• Data section:

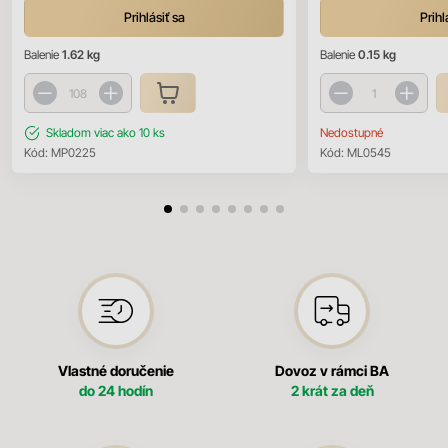
Prihlásiť sa
Prihl
Balenie
1.62 kg
Balenie
0.15 kg
Skladom
viac ako 10 ks
Nedostupné
Kód:
MP0225
Kód:
ML0545
Vlastné doručenie
Dovoz v rámci BA
do 24 hodín
2 krát za deň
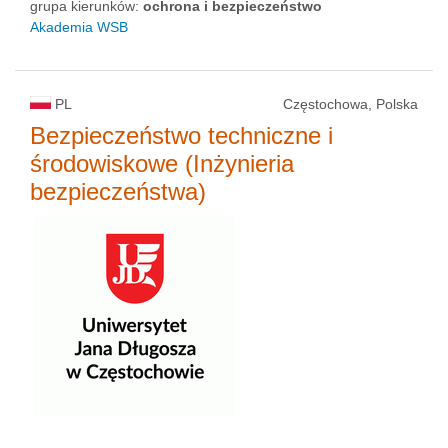
grupa kierunków:
ochrona i bezpieczeństwo
Akademia WSB
PL
Częstochowa, Polska
Bezpieczeństwo techniczne i
środowiskowe (Inżynieria
bezpieczeństwa)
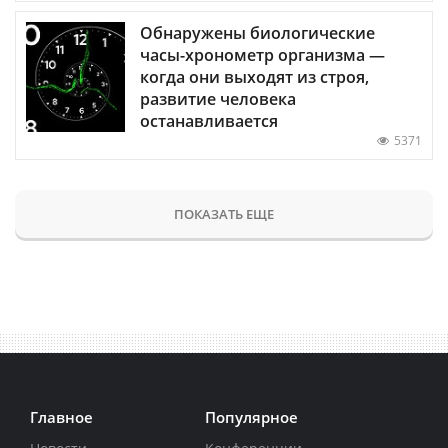
Обнаружены биологические
часы-хронометр организма —
когда они выходят из строя,
развитие человека
останавливается
5371
ПОКАЗАТЬ ЕЩЕ
Главное
Популярное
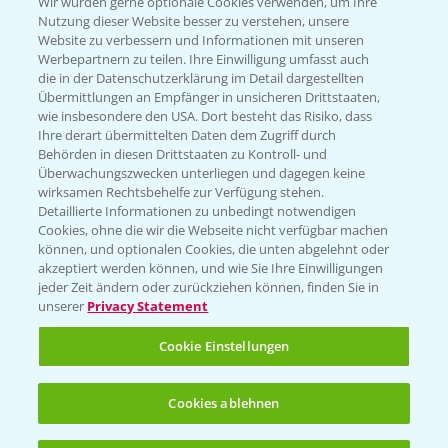
T.
+49 (0)174 346 564 1
Wir würden gerne optionale Cookies verwenden, um Ihre
Nutzung dieser Website besser zu verstehen, unsere
Website zu verbessern und Informationen mit unseren
KONTAKT
Werbepartnern zu teilen. Ihre Einwilligung umfasst auch
die in der Datenschutzerklärung im Detail dargestellten
Übermittlungen an Empfänger in unsicheren Drittstaaten,
Hilfe in Notfällen
wie insbesondere den USA. Dort besteht das Risiko, dass
Ihre derart übermittelten Daten dem Zugriff durch
T.
+49 (0)214/30-20220
Behörden in diesen Drittstaaten zu Kontroll- und
Überwachungszwecken unterliegen und dagegen keine
wirksamen Rechtsbehelfe zur Verfügung stehen.
Detaillierte Informationen zu unbedingt notwendigen
Cookies, ohne die wir die Webseite nicht verfügbar machen
können, und optionalen Cookies, die unten abgelehnt oder
akzeptiert werden können, und wie Sie Ihre Einwilligungen
jeder Zeit ändern oder zurückziehen können, finden Sie in
Folgen Sie uns
unserer
Privacy Statement
Cookie Einstellungen
Cookies ablehnen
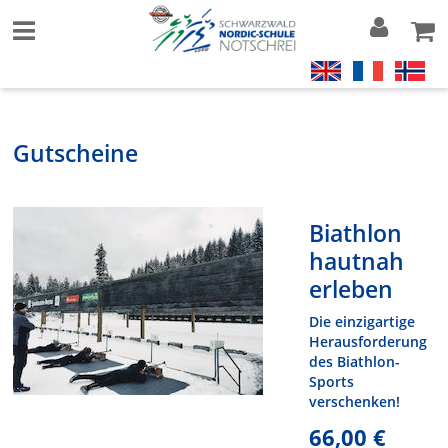
Gutscheine
Biathlon
hautnah
erleben
Die einzigartige
Herausforderung
des Biathlon-
Sports
verschenken!
66,00 €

• What to do: Would you restate word for word only the lines from the line with "akzeptiert werden können, und" to the last line above, with the pictures left out?

• Exercise response:
akzeptiert werden können, und wie Sie Ihre Einwilligungen
jeder Zeit ändern oder zurückziehen können, finden Sie in
Folgen Sie uns
unserer
Privacy Statement
Cookie Einstellungen
Cookies ablehnen
Gutscheine
Biathlon
hautnah
erleben
Die einzigartige
Herausforderung
des Biathlon-
Sports
verschenken!
66,00 €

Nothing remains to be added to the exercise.